3.3 MR analysis results
Table 3 presents the results of the six MR analysis methods, along with the corresponding risk ratios and confidence intervals (CI). From the results in Table 3 and Figure 4, we found a significant causal effect between insomnia and CA, which was verified in the IVW [odds ratio (OR) = 8.35, 95% CI = 2.422–28.791, p = 7.772e-04]. However, for the other exposure factors, no causal relationship with CA was found.
Table 3. Two-sample Mendelian randomization estimations showing the effects of sleep problems on the risk of CA.
Figure 4. Funnel plot of MR Analysis. (A) Snoring; (B) Insomnia; (C) Narcolepsy; (D) Napping during the day.
3.4 Analysis of mediation effects
Next, to determine if a causal relationship exists between insomnia and CA disease, we used MVMR to analyze potential mediators. Specifically, we investigated whether hypertension, smoking (not clearly classified, refers to the occurrence of smoking behavior), and obesity act as confounders in the insomnia-CA relationship. The MVMR results, as shown in Table 4, identified only hypertension as a significant confounder, whereas smoking and obesity were not. Consequently, we conducted a two-sample MR analysis of insomnia and hypertension to explore if hypertension could be a mediator between insomnia and CA. This analysis indicated that hypertension mediates the relationship between insomnia and CA (OR = 1.933, 95% CI = 1.011–3.695, p = 0.046), as detailed in Supplementary Tables S5, S6 and Supplementary Figure S1. The mediation effect of hypertension accounted for 52.538% in the presence of insomnia.
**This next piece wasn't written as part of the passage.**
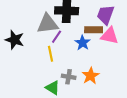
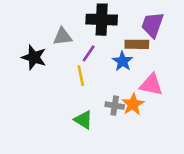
gray triangle: (48, 24) -> (63, 36), moved, size x0.7
pink triangle: (110, 36) -> (151, 85), moved
gray cross: (69, 77) -> (115, 106), moved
Table 4. MVMR results for confounding factor analysis.
4 Discussion
To our knowledge, this study was the first to analyze the causal effect relationship between sleep-related problems and CA by a two-sample MR analysis method. We ultimately determined insomnia as a risk factor for CA, meeting the Bonferroni correction criteria. Other potential factors, including snoring, daytime napping, and insomnia, did not show a causal link with CA. Insomnia’s contribution as a risk factor for CA, with hypertension as a mediator, was established at 52.538%. Moreover, the sensitivity analysis, which assessed heterogeneity and horizontal pleiotropy, verified the reliability of our findings. Cerebral aneurysms, particularly brain aneurysms, have long been a covert threat due to their non-specific symptoms and prevalence in about 5% of the population. The grave consequences of a CA rupture underscore the urgency of investigating CA growth and rupture risks. A prior Japanese study involving 5,720 patients indicated a significant correlation between the risk of CA rupture and factors like its size, location, and shape (Investigators et al., 2012). Another meta-analysis consolidated multiple prospective studies that assessed the risk of aneurysms and pinpointed age over 70 years, hypertension, and the aneurysm’s size and location as predictors of rupture risk (Foreman et al., 2018; Greving et al., 2014). In particular, smoking and hypertension have been indicated as having a strong correlation with the development and rupture of CA by many studies (Connolly et al., 2012).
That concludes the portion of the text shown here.